EXERCISE INPUT section start

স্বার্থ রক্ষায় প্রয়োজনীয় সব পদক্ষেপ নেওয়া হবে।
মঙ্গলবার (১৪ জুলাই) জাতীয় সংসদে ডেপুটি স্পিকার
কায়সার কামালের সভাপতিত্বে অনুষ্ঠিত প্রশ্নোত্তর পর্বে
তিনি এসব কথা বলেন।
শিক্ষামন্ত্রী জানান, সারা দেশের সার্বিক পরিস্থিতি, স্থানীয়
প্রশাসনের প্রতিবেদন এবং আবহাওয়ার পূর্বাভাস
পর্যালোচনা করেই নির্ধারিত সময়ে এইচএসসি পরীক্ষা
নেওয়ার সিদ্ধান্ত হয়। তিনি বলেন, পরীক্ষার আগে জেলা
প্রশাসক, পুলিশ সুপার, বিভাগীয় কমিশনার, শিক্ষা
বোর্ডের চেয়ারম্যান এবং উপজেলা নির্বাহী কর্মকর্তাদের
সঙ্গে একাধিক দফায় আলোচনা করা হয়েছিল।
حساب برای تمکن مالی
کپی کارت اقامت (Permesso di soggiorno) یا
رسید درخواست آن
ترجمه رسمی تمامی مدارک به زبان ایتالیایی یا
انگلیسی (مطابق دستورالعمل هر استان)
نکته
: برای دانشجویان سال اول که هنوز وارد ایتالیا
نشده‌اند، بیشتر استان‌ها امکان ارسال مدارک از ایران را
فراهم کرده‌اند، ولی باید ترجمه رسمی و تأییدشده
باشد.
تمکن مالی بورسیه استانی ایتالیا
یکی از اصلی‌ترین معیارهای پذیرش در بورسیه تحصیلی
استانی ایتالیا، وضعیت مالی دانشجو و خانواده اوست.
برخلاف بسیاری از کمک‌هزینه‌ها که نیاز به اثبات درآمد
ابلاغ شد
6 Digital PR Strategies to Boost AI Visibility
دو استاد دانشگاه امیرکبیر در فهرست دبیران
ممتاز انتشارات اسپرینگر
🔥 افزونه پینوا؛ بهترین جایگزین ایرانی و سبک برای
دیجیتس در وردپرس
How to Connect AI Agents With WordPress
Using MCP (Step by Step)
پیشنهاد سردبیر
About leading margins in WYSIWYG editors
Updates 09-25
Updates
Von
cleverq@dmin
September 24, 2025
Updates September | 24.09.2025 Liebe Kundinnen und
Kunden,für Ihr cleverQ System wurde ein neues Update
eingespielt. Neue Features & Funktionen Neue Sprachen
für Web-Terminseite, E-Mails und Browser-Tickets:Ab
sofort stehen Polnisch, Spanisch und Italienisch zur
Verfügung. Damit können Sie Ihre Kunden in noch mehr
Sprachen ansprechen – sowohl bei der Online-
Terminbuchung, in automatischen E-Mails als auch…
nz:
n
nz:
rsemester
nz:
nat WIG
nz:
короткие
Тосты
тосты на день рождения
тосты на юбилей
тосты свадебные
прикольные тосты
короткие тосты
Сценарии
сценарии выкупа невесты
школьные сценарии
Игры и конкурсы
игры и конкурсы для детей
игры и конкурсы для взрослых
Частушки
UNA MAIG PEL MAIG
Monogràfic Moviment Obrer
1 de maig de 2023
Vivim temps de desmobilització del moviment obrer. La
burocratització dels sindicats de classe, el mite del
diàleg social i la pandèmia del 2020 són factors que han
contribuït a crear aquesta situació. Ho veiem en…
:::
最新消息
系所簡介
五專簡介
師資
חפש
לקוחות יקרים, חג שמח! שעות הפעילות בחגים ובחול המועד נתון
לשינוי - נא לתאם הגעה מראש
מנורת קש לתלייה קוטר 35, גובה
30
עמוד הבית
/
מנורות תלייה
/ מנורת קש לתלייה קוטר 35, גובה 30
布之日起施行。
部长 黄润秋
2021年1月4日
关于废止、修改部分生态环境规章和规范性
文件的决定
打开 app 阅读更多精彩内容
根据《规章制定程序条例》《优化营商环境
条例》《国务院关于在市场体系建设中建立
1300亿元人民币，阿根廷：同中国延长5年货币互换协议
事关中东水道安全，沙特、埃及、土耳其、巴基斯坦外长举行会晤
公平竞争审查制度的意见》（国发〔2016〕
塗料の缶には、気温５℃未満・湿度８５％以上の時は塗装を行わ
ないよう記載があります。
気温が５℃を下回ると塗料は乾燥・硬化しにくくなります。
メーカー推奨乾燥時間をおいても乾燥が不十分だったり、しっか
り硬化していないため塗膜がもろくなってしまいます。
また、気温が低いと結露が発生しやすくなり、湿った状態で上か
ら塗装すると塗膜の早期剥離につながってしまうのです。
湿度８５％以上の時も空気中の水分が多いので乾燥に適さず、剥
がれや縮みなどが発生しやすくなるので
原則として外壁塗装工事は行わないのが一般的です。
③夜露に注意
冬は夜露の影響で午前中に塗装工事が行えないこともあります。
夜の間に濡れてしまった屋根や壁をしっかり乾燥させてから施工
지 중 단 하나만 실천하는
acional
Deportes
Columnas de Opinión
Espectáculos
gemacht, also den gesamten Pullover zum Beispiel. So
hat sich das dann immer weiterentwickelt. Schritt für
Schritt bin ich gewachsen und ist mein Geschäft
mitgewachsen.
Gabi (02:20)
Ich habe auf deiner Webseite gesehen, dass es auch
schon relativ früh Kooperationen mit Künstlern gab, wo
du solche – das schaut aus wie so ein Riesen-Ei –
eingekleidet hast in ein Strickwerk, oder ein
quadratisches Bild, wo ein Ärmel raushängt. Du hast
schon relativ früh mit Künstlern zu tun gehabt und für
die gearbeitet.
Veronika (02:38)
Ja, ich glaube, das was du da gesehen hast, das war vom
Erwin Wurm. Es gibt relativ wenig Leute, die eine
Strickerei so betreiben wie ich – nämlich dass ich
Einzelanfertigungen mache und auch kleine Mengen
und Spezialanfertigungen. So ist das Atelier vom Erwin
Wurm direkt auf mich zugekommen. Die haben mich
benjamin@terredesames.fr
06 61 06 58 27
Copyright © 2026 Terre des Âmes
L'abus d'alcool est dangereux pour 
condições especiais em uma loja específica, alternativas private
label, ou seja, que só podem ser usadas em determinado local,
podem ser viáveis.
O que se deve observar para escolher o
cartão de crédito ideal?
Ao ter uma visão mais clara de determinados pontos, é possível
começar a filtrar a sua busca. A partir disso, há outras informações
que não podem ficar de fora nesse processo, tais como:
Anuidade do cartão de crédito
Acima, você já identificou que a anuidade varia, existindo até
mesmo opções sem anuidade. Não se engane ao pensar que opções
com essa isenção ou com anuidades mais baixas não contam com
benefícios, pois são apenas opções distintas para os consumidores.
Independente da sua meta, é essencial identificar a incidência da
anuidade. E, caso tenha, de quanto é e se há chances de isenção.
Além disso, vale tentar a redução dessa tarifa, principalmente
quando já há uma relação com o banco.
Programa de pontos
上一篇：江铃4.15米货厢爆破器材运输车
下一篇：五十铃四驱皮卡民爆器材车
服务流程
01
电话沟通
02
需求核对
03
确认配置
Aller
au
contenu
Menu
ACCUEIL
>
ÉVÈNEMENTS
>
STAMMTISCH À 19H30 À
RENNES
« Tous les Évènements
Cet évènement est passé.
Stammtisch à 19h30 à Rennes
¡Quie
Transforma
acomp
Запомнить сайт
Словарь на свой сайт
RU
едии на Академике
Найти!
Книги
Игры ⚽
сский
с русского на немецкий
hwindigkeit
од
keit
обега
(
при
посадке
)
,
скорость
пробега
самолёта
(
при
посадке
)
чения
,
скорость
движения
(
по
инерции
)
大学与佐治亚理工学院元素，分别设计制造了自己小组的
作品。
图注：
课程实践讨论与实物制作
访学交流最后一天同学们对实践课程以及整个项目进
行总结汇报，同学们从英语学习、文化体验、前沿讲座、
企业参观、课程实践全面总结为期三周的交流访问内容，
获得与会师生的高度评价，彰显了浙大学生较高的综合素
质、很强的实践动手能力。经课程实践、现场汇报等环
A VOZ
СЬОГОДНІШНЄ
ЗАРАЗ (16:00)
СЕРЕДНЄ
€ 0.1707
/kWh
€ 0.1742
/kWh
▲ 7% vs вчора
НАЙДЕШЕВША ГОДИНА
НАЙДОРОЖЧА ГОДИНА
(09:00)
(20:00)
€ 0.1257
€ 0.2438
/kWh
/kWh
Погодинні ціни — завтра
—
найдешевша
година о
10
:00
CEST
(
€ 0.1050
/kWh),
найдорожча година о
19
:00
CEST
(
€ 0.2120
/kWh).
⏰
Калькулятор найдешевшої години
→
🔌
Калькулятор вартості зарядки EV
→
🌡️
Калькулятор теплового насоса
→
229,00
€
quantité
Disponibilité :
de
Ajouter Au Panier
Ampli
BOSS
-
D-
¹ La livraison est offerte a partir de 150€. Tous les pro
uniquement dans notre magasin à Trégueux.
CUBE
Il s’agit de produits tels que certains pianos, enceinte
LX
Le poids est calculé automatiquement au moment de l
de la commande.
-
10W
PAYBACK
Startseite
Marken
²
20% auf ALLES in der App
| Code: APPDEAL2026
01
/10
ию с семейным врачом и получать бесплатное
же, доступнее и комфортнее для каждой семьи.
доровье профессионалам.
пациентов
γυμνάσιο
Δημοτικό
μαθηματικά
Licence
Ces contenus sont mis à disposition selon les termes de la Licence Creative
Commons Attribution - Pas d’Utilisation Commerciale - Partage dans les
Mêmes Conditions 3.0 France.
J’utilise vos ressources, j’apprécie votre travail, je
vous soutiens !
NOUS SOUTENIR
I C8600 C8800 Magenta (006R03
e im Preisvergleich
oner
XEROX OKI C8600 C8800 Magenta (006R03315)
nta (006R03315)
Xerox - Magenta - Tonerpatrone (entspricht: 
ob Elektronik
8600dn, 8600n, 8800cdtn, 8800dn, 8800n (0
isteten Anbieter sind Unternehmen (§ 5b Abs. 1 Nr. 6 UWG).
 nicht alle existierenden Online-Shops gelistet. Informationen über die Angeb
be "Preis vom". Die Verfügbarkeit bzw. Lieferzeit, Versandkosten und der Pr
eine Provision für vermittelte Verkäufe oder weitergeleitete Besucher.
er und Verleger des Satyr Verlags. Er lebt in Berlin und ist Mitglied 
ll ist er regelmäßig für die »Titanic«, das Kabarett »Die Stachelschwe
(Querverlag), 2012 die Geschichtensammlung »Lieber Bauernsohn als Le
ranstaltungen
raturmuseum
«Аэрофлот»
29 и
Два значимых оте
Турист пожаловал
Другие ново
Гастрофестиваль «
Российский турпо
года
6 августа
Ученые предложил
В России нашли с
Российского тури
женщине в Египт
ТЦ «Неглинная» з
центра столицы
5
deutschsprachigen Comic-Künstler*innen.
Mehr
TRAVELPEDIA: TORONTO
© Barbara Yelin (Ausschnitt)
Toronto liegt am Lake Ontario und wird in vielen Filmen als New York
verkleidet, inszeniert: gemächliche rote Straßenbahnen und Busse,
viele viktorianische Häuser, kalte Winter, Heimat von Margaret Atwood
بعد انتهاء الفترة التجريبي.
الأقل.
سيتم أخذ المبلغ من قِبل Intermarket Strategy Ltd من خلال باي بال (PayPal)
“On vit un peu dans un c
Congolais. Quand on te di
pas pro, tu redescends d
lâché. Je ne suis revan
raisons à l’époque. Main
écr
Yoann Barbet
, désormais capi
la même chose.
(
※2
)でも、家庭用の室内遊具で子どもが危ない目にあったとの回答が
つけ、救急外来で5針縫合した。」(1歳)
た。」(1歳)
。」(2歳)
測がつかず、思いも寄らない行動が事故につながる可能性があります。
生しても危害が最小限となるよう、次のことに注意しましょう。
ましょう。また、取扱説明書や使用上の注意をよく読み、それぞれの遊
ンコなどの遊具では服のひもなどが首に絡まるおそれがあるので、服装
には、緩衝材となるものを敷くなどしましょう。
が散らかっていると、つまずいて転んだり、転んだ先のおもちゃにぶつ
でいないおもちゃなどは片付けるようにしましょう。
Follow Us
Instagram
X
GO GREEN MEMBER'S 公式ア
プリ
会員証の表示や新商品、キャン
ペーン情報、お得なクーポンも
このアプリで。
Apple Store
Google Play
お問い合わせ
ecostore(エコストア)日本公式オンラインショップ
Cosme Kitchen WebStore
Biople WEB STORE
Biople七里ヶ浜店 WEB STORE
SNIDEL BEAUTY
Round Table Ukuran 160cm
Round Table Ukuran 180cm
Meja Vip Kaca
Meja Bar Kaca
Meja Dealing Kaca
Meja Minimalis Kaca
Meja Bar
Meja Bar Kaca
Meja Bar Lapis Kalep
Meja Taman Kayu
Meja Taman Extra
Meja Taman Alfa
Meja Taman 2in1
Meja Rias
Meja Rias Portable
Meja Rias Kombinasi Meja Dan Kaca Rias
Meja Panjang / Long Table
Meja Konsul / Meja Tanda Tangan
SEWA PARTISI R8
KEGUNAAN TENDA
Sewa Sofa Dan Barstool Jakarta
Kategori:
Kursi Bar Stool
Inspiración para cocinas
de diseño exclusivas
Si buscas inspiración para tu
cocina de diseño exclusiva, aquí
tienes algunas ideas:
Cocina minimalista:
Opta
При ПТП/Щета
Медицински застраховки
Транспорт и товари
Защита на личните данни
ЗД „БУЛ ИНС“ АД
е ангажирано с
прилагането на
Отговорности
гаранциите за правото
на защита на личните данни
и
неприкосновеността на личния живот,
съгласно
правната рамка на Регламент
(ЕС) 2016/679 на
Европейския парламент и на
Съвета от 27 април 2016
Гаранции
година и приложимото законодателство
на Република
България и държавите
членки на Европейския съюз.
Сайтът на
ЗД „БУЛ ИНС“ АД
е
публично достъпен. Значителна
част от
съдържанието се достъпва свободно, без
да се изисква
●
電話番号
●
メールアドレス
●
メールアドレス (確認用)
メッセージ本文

EXERCISE INPUT section end

- [PROBLEM STATEMENT]: Write down, word for word, the lines above from the one containing "Kunden,für Ihr cleverQ" through the one containing "burocratització dels sindicats", both ends included.

- [EXERCISE RESPONSE]:
Kunden,für Ihr cleverQ System wurde ein neues Update
eingespielt. Neue Features & Funktionen Neue Sprachen
für Web-Terminseite, E-Mails und Browser-Tickets:Ab
sofort stehen Polnisch, Spanisch und Italienisch zur
Verfügung. Damit können Sie Ihre Kunden in noch mehr
Sprachen ansprechen – sowohl bei der Online-
Terminbuchung, in automatischen E-Mails als auch…
nz:
n
nz:
rsemester
nz:
nat WIG
nz:
короткие
Тосты
тосты на день рождения
тосты на юбилей
тосты свадебные
прикольные тосты
короткие тосты
Сценарии
сценарии выкупа невесты
школьные сценарии
Игры и конкурсы
игры и конкурсы для детей
игры и конкурсы для взрослых
Частушки
UNA MAIG PEL MAIG
Monogràfic Moviment Obrer
1 de maig de 2023
Vivim temps de desmobilització del moviment obrer. La
burocratització dels sindicats de classe, el mite del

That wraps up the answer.